We do allow our prisoners to have television whilst inside – given that a lot of offenders can spend the majority of their time in their shared cells with nothing else to do, how about, rather than banning TV, we ensure prisoners are otherwise occupied.  How about, and this is a radical thought, instead of locking them up most of the day, we make them embark upon rehabilitating educational schemes, or maybe as part of their sentence, we make them train for work so that when they leave, rather than complain that they can’t keep up with their much loved Sky TV programmes, they can go and get jobs.

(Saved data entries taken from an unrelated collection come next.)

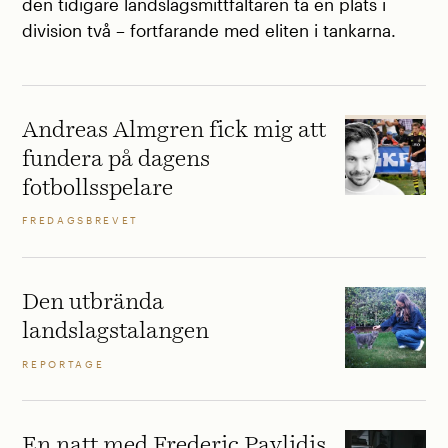
den tidigare landslagsmittfältaren ta en plats i
division två – fortfarande med eliten i tankarna.
Andreas Almgren fick mig att
fundera på dagens
fotbollsspelare
FREDAGSBREVET
Den utbrända
landslagstalangen
REPORTAGE
En natt med Frederic Pavlidis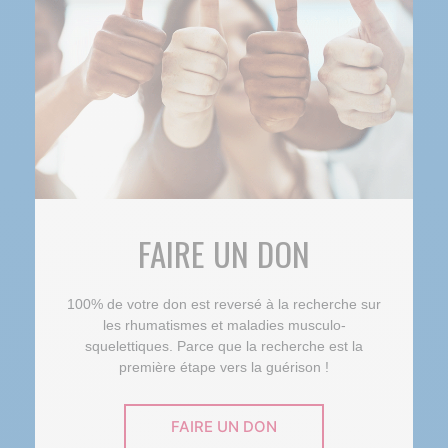
FAIRE UN DON
100% de votre don est reversé à la recherche sur
les rhumatismes et maladies musculo-
squelettiques. Parce que la recherche est la
première étape vers la guérison !
FAIRE UN DON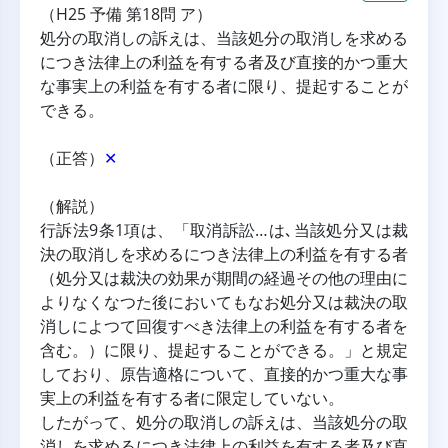
（H25 予備 第18問 ア）
処分の取消しの訴えは、当該処分の取消しを求める
につき法律上の利益を有する者及び直接的かつ重大
な事実上の利益を有する者に限り、提起することが
できる。
（正答）
✕
（解説）
行訴法9条1項は、「取消訴訟…は､当該処分又は裁
決の取消しを求めるにつき法律上の利益を有する者
（処分又は裁決の効果が期間の経過その他の理由に
よりなくなつた後においてもなお処分又は裁決の取
消しによつて回復すべき法律上の利益を有する者を
含む。）に限り、提起することができる。」と規定
しており、原告適格について、直接的かつ重大な事
実上の利益を有する者に限定していない。
したがって、処分の取消しの訴えは、当該処分の取
消しを求めるにつき法律上の利益を有する者及び直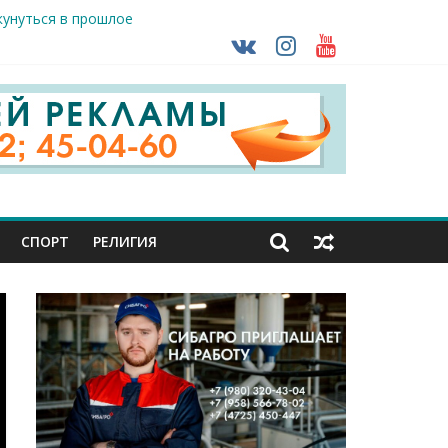
ть без штрафа?
кунуться в прошлое
так ВСУ
тделе СК подвели итоги первого полугодия
чной трансплантации
СПОРТ
РЕЛИГИЯ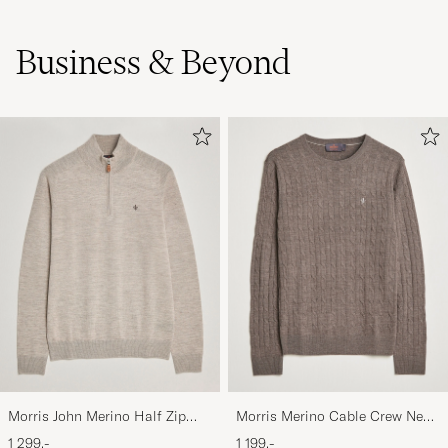
Business & Beyond
Morris John Merino Half Zip
Morris Merino Cable Crew Neck
Khaki
Light Brown
1 299,-
1 199,-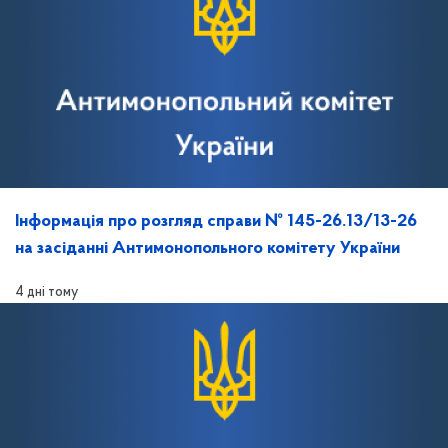
Інформація про розгляд справи № 145-26.13/13-26
на засіданні Антимонопольного комітету України
4 дні тому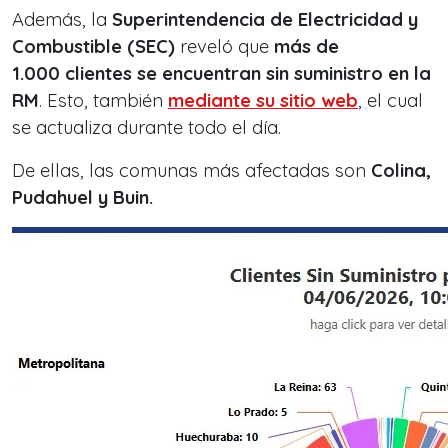
Además, la
Superintendencia de Electricidad y
Combustible (SEC)
reveló que
más de
1.000
clientes se encuentran sin suministro en la
RM
. Esto, también
mediante su sitio web
, el cual
se actualiza durante todo el día.
De ellas, las comunas más afectadas son
Colina,
Pudahuel y Buin.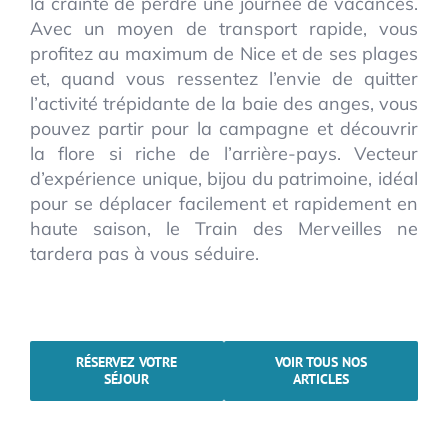
la crainte de perdre une journée de vacances.
Avec un moyen de transport rapide, vous
profitez au maximum de Nice et de ses plages
et, quand vous ressentez l’envie de quitter
l’activité trépidante de la baie des anges, vous
pouvez partir pour la campagne et découvrir
la flore si riche de l’arrière-pays. Vecteur
d’expérience unique, bijou du patrimoine, idéal
pour se déplacer facilement et rapidement en
haute saison, le Train des Merveilles ne
tardera pas à vous séduire.
RÉSERVEZ VOTRE
VOIR TOUS NOS
SÉJOUR
ARTICLES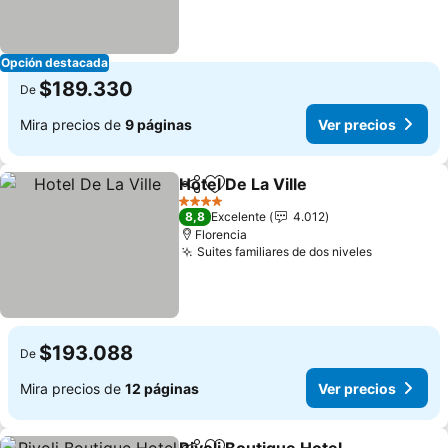
Opción destacada
$189.330
De
Mira precios de
9 páginas
Ver precios
Hotel De La Ville
Compartir
Agregar a favoritos
Ver preci
4 Estrellas
8,8
Excelente
4.012
Florencia
Suites familiares de dos niveles
Ver preci
$193.088
De
Mira precios de
12 páginas
Ver precios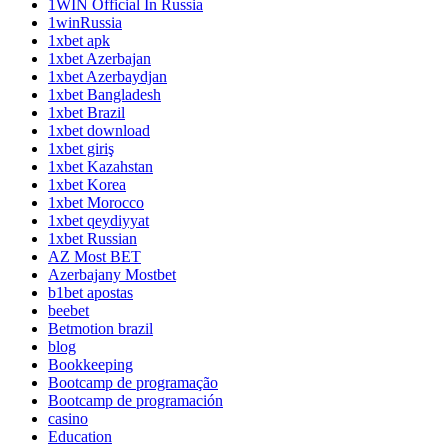
1WIN Official In Russia
1winRussia
1xbet apk
1xbet Azerbajan
1xbet Azerbaydjan
1xbet Bangladesh
1xbet Brazil
1xbet download
1xbet giriş
1xbet Kazahstan
1xbet Korea
1xbet Morocco
1xbet qeydiyyat
1xbet Russian
AZ Most BET
Azerbajany Mostbet
b1bet apostas
beebet
Betmotion brazil
blog
Bookkeeping
Bootcamp de programação
Bootcamp de programación
casino
Education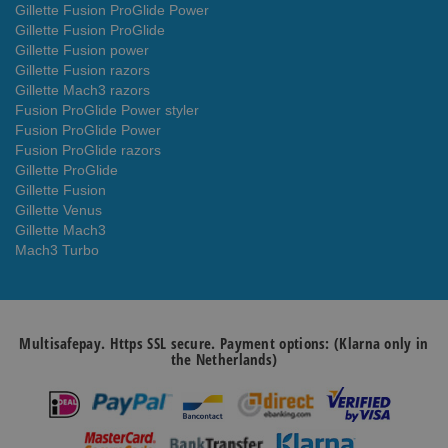
Gillette Fusion ProGlide Power
Gillette Fusion ProGlide
Gillette Fusion power
Gillette Fusion razors
Gillette Mach3 razors
Fusion ProGlide Power styler
Fusion ProGlide Power
Fusion ProGlide razors
Gillette ProGlide
Gillette Fusion
Gillette Venus
Gillette Mach3
Mach3 Turbo
Multisafepay. Https SSL secure. Payment options: (Klarna only in
the Netherlands)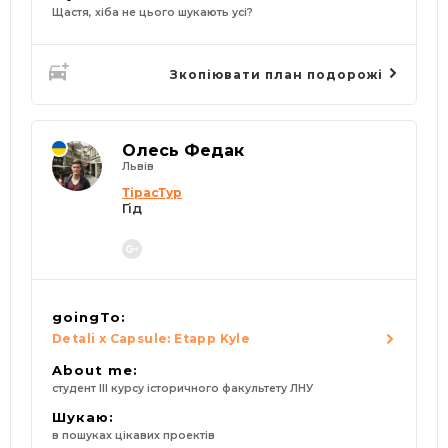
Щастя, хіба не цього шукають усі?
Зкопіювати план подорожі
Олесь Федак
Львів
ТірасТур
Гід
goingTo:
Detali x Capsule: Etapp Kyle
About me:
студент ІІІ курсу історичного факультету ЛНУ
Шукаю:
в пошуках цікавих проектів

The Daily Mail describes “….. the biggest prison regime shake up for 60 years” as stopping Sky TV, enforcing the wearing of drab grey prison overalls, the use of “pocket money” to buy toiletries and sweets to be curbed and not allowing gay prisoners to share cells.  Oh please, is that all you can come up with.  Do you really think your average criminal is going to be quaking in his/her boots at the thought of having to do time wearing an overall?  And how exactly is that going to dissuade someone who has done time from reoffending?  Isn’t it better to rehabilitate?  To concentrate on why they leave and reoffend?  Prisons don’t work, but they don’t not work because of the outfit you wear or the tv programme you watch.  These people, and, I might say, the long term unemployed, need jobs.  They need to be out grafting, providing for their families.  They need a better training scheme that currently exists inside.  Don’t keep piffling away at the edges Mr Grayling, get in there and do something to make a difference – making Daily Mail readers red faced and angry at the thought of a prisoner watching Sky TV whilst floating on a lilo in the prison spa is not going to stop an ex-prisoner from committing another crime because they need money.